The maximum physiological filling rate is estimated to be a quarter of body mass (kg) in ml/min, usually between 20 to 30 ml/min. For the balance between a filling rate, which is physiological enough to reproduce the patient’s symptoms, and a rate fast enough to complete the test promptly40, the filling rate is suggested not to exceed 50 mL/min41,42. An increase in filling rate may act as a mechanical trauma to receptors, and decrease bladder compliance, increase micturition pressure thresholds and increase urgent voids43,44,45. In our study, the filing rate of 60 mL/min is higher than the maximum recommended filling rate (i.e., 50 mL/min); thus, our filing rate of 60 mL/min may increase in the estimated rate of detrusor overactivity (Table 1).
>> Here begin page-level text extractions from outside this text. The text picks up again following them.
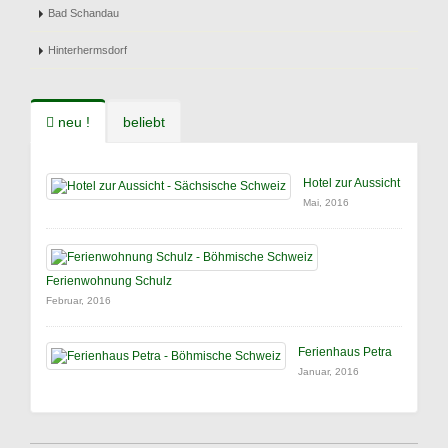
Bad Schandau
Hinterhermsdorf
neu !
beliebt
Hotel zur Aussicht
Mai, 2016
Ferienwohnung Schulz
Februar, 2016
Ferienhaus Petra
Januar, 2016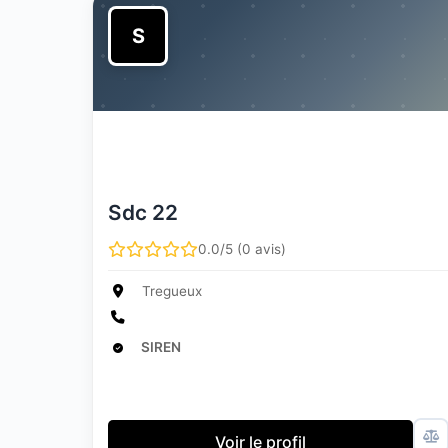
S
Sdc 22
0.0/5 (0 avis)
Tregueux
SIREN
Voir le profil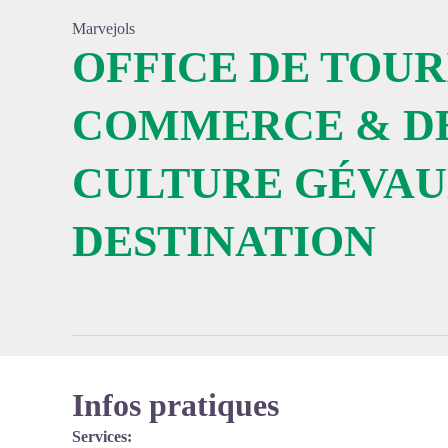
Marvejols
OFFICE DE TOUR
Voir l'
COMMERCE & DE
CULTURE GÉVA
DESTINATION
Infos pratiques
Services:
This study also has limitations. This study was not a blinded study. Some of bladder diaries in this study did not record sleep times making it difficult to tally nocturia. This was a single site sample. There was a significant drop out rate within the 12-week study. The ready availability of mirabegron in most outpatient clinics obviates the need for travel to medical centers, and the above phenomenon might partly explain our dropout rate46. Most of the enrolled women were Taiwanese and this might limit its generalisability.

In addition, the nighttime group has a lower OABSS total score but appears much worse in diary recorded urgency symptoms (Table 1). However, multivariable linear regression analysis by using bladder diary parameters to predict OABSS showed that urinary incontinence episodes was the sole independent predictor for OABSS (coefficient = 0.571, p < 0.001), but not frequency episodes (coefficient = 0.024, p = 0.338) or urgency episodes (coefficient = 0.012, p = 0.670). Our nighttime group had a lower mean urinary incontinence score than the daytime group (1.2 ± 1.8 versus 1.8 ± 3.3). Thus, the above might partly explain the phenomenon about that the nighttime group has a lower OABSS score but worse in diary recorded urgency symptoms.

In our hospital, only 25 mg of mirabegron is available, but not 50 mg. In Taiwan, the United States and Canada, the recommended starting dose is 25 mg once daily, with the option of increasing 50 mg once daily47,48. In addition, according to the report by Iitsuka et al.49, although the time to reach maximum plasma concentration was similar (i.e., 3.6 ± 1.0 h for 25 mg, 3.5 ± 0.9 h for 50 mg, and 3.3 ± 1.1 h for 100 mg), the increase in maximum plasma concentration of mirabegron was greater than the increase in dose when a single dose of 25–100 mg was given (i.e., maximum plasma concentration: 9.88 ± 3.91 ng/mL for 25 mg, 30.1 ± 16.8 ng/mL for 50 mg, and 80.5 ± 31.7 ng/mL for 100 mg). Therefore, if a patient is treated with 50 mg of mirabegron, the effect of taking the medication at night and during the day may be different compared with that of taking 25 mg of mirabegron.

In conclusions, mirabegron nighttime dosing appears to benefit women suffering from nocturia and urgency (especially in the morning), and daytime dosing appears to benefit women with coexistent emotion dysfunction.